If attorney Cory Briggs wasn’t busy ducking slime being tossed at him a certain news agency (link is to satire), maybe he’d have a chance to test out the City Attorney’s legal theories in court….speaking of which…
Latest Chapter in the Downtown Drama
Dorian Hargrove at the Reader dove into the deposition at the root of Cory Brigg’s recent troubles. Apparently there were some errors along the way… It seems as though the basis for the City Attorney’s conflict of interest claims concerning Briggs’ wife may stem from a typing error…
You’ll need to read the whole story to make complete sense of this, but here’s the money quote:
“The court reporter incorrectly typed up my answer as though I was making a statement. I was actually guessing when I said 20 years because I couldn’t remember. Cory and I have been together that long, so it seemed like a safe guess. When I guessed 20 years, it should have been typed by the court reporter as a question not a statement. Right before that I had said, ‘I don’t know.'”
When asked why the amended version of Cacciatore’s deposition was not released, Briggs responded that it was still under seal from a previous court order.
“Because the final, corrected version of her deposition transcript remains under seal, and because there is obvious collusion between Inewsource, Jan Goldsmith’s office, and the city’s hoteliers and convention center boosters in attacking my wife and me (undoubtedly because of my success in court against them the last several years), I cannot take the risk of discussing directly or indirectly what is in the final, corrected transcript. Those three have demonstrated that they’ll stop at nothing to try to take me down, regardless of the facts or the existence of a court order.”
No Need to Vote
From the Times of San Diego:
The 2016 elections are over a year away, but the San Diego Regional Chamber of Commerce said Thursday it will support Mayor Kevin Faulconer and County Supervisor Greg Cox in their re-election campaigns.
The chamber’s board of directors voted unanimously in favor of the endorsements at its meeting Thursday after hearing from Faulconer, Kersey and Sherman. Cox is scheduled to address the board at a later meeting.
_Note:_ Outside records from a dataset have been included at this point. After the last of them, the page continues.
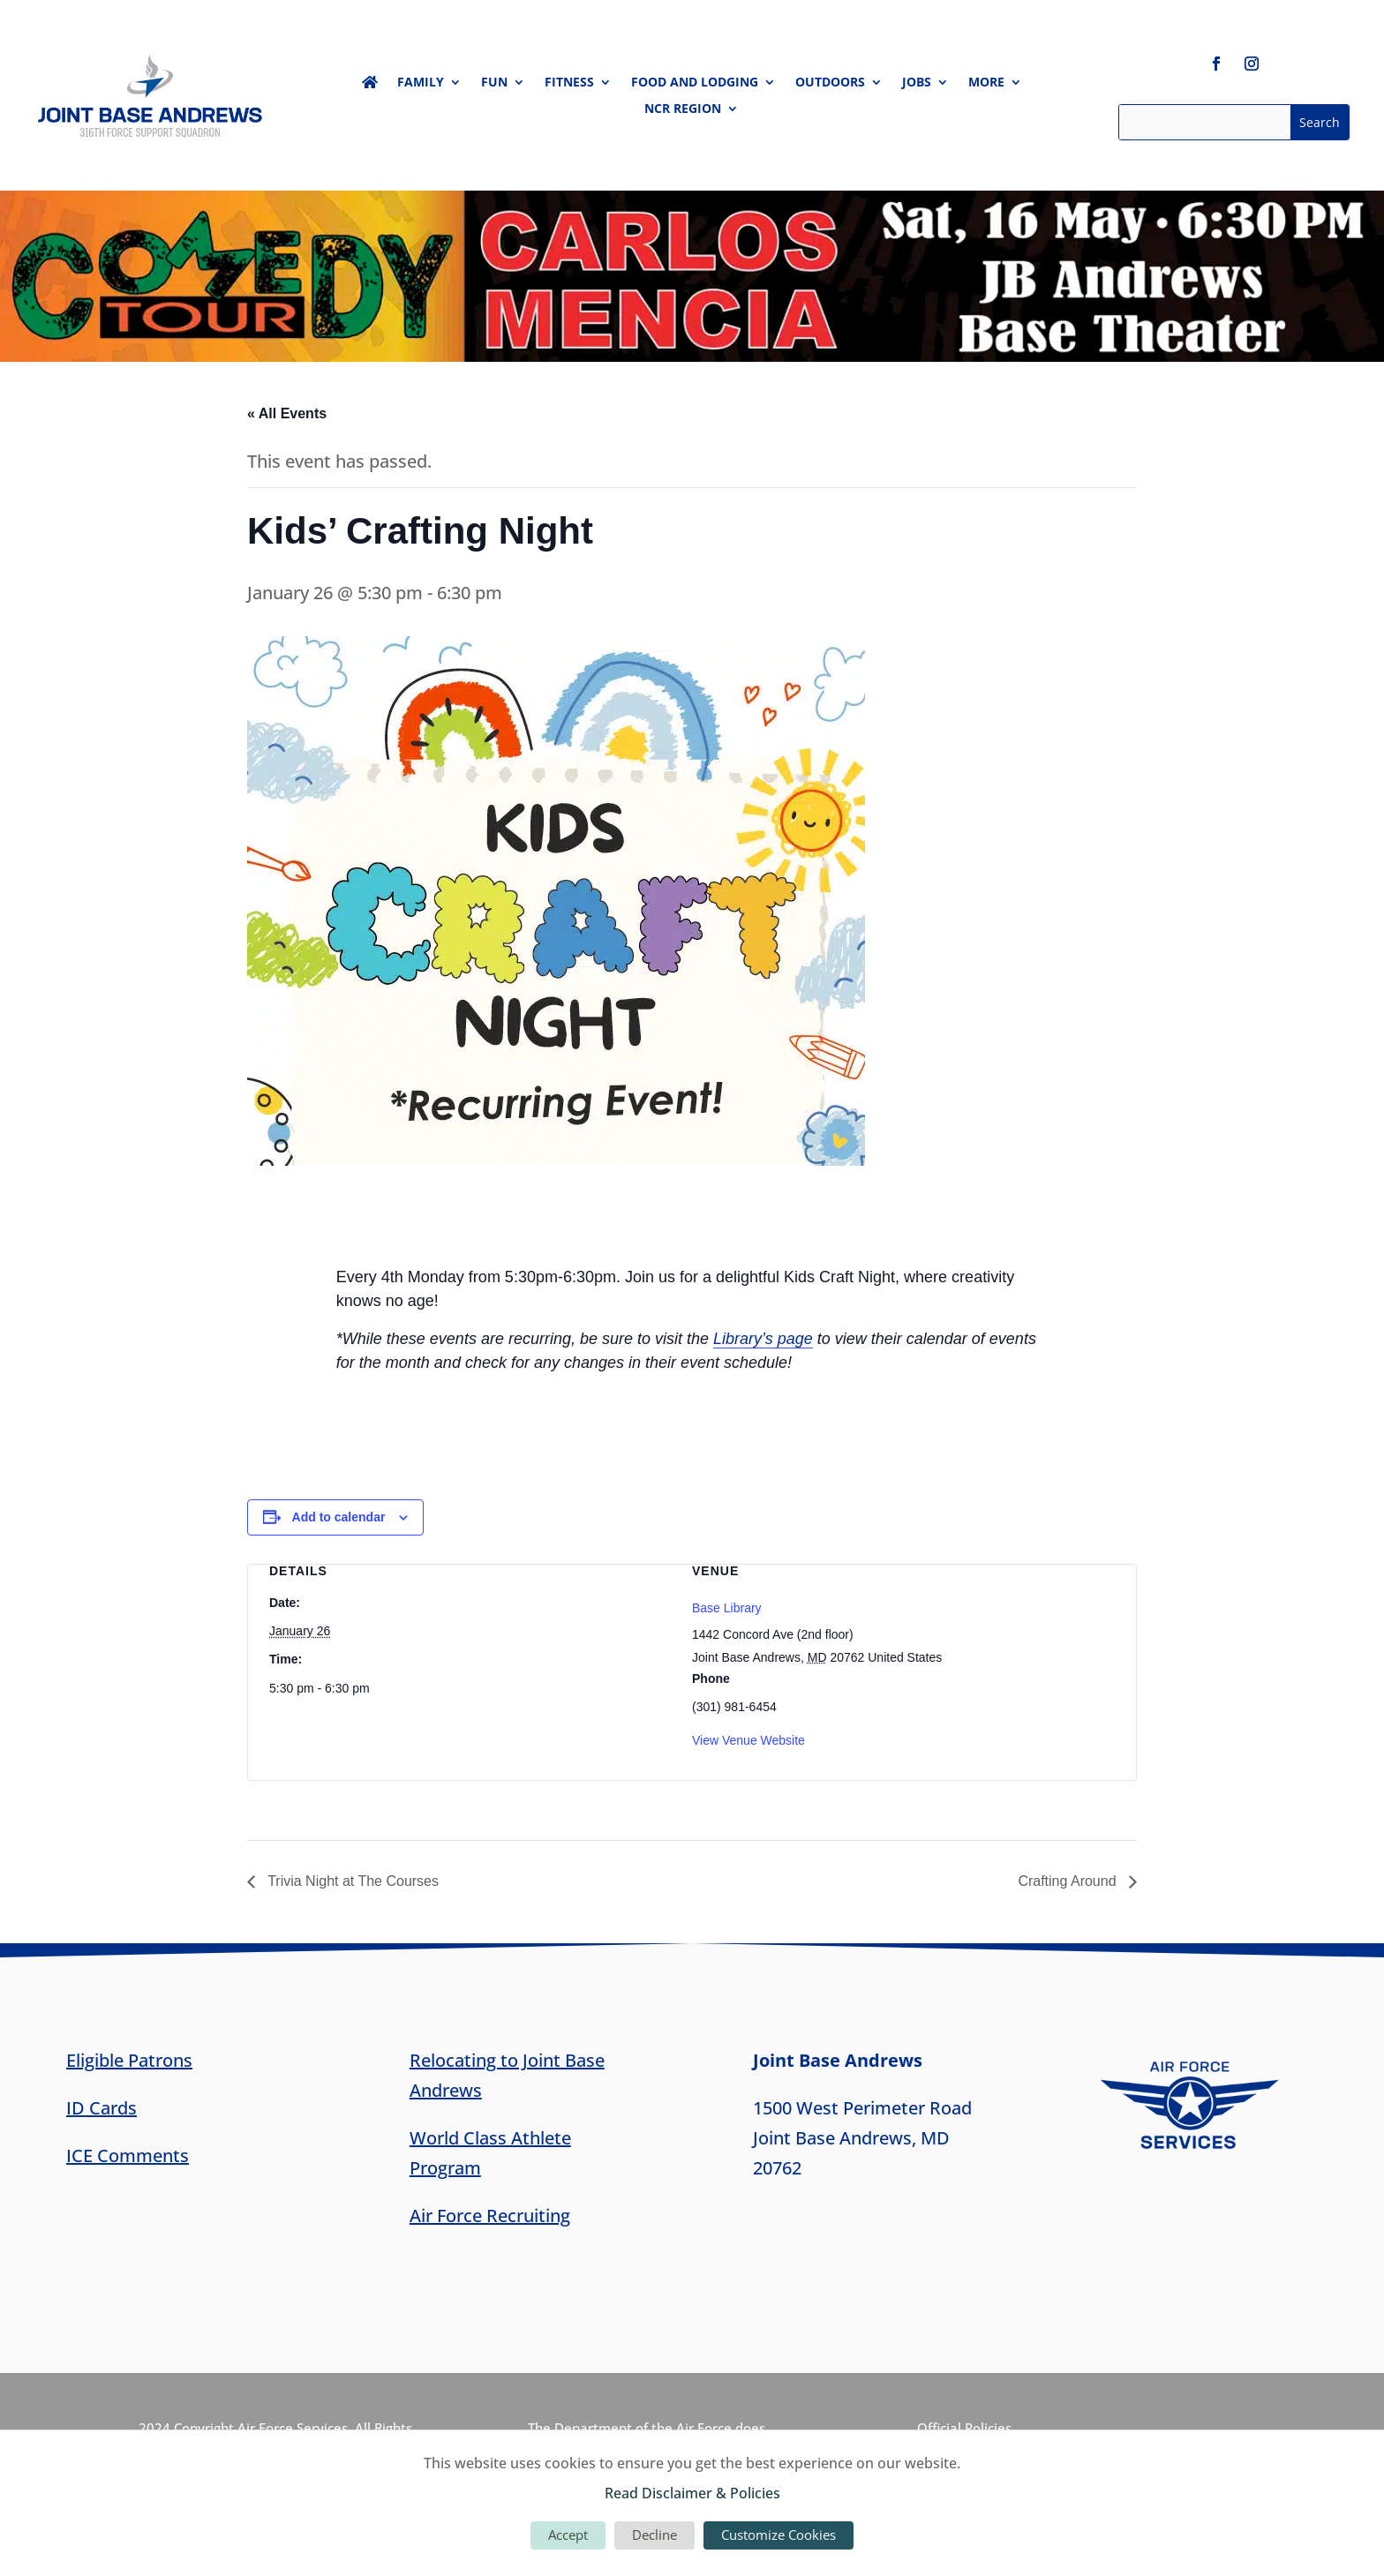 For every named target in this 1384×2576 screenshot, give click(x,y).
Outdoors (830, 83)
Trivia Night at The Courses (351, 1881)
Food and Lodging (694, 83)
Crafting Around (1069, 1881)
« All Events (287, 413)
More (986, 83)
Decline (654, 2534)
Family (420, 83)
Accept (568, 2534)
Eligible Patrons (129, 2060)
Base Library (727, 1608)
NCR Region (682, 109)
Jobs (916, 83)
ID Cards (101, 2108)
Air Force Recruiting (490, 2215)
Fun (494, 83)
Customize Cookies (778, 2534)
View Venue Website (748, 1740)
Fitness (569, 83)
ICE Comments (127, 2155)
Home (370, 85)
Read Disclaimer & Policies (692, 2493)
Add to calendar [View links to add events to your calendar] (339, 1517) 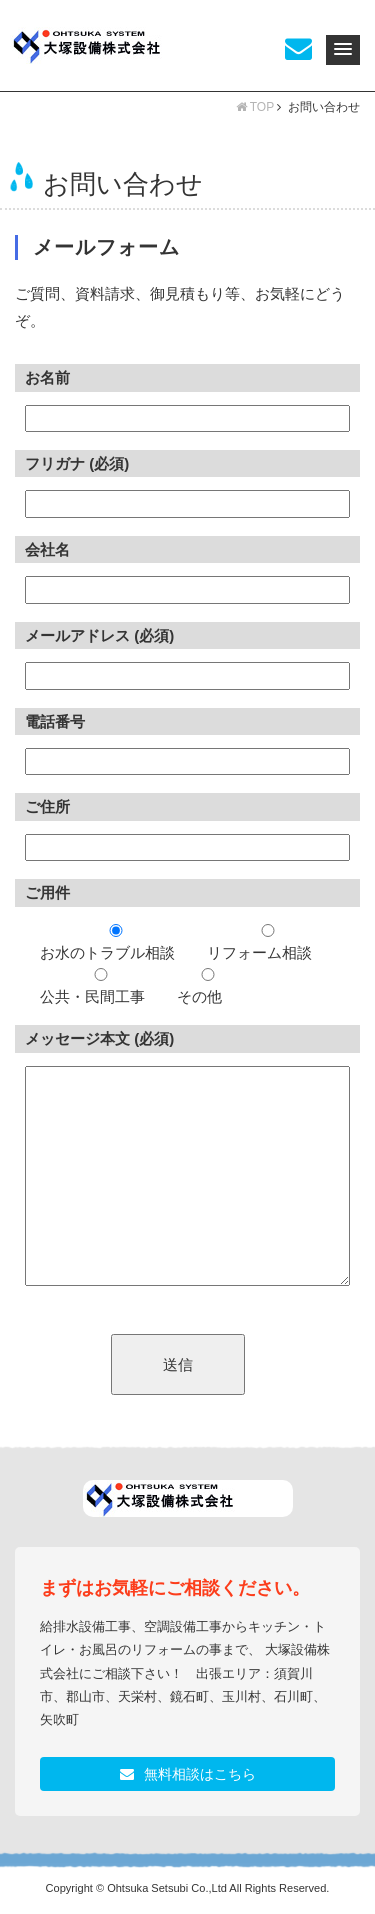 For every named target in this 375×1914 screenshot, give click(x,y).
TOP (255, 107)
There’s no word yet on whether the Chamber will challenge the results of the 2016 election if they are not to its liking.
On This Day:1961 – Bob Dylan earned a $50 session fee for playing harmonica on Harry Belafonte’s “Midnight Special.” It was his recording debut. 1990 – The space shuttle Discovery blasted off from Cape Canaveral, FL. It was carrying the $1.5 billion Hubble Space Telescope. 2013 – An eight-story building housing garment factories in Dhaka, Bangladesh collapses, killing 1,129 workers and injuring 2,515. A day earlier cracks had been found in the structure, but factory officials, who had contracts with Benneton and other major U.S. labels, insisted the workers return to the job the next day.